- Try it:
Give again, word for word, every line in the entries below from the line with "EDB, Bogala Graphite discuss industry" up to and including the line with "AUGUST 5, 2026", and no other line.

- The data:
****************

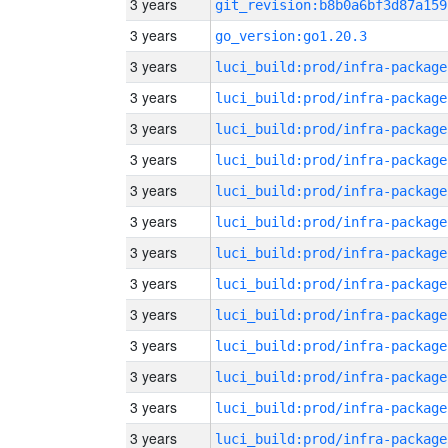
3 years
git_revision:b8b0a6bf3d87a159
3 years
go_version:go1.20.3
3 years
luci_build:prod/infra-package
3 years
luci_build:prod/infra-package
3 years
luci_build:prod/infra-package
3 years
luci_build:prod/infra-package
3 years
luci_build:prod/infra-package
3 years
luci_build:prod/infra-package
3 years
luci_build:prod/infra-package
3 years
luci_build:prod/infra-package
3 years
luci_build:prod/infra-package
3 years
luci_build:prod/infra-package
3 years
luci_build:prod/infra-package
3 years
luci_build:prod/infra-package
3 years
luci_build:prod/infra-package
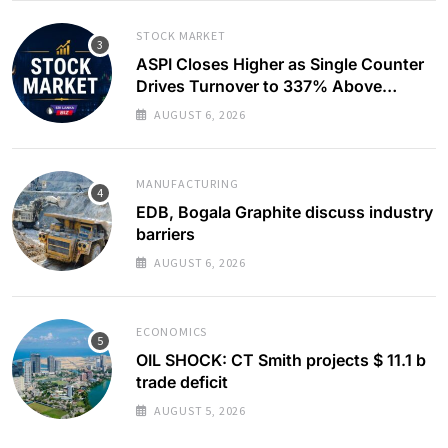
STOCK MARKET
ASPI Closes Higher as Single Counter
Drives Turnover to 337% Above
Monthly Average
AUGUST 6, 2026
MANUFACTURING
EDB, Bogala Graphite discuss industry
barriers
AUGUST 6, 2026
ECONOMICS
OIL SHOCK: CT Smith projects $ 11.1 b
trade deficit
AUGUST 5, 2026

****************

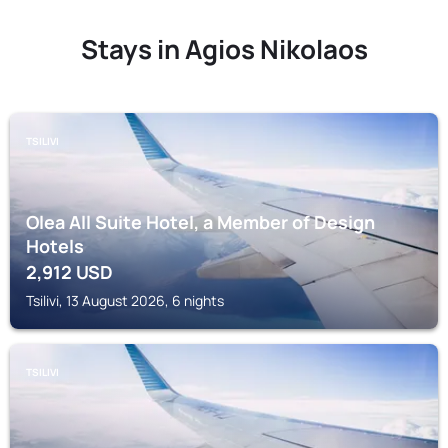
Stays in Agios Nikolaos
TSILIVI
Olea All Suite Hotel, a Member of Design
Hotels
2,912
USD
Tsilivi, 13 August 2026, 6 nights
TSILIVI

****************

- Solution:
EDB, Bogala Graphite discuss industry
barriers
AUGUST 6, 2026
ECONOMICS
OIL SHOCK: CT Smith projects $ 11.1 b
trade deficit
AUGUST 5, 2026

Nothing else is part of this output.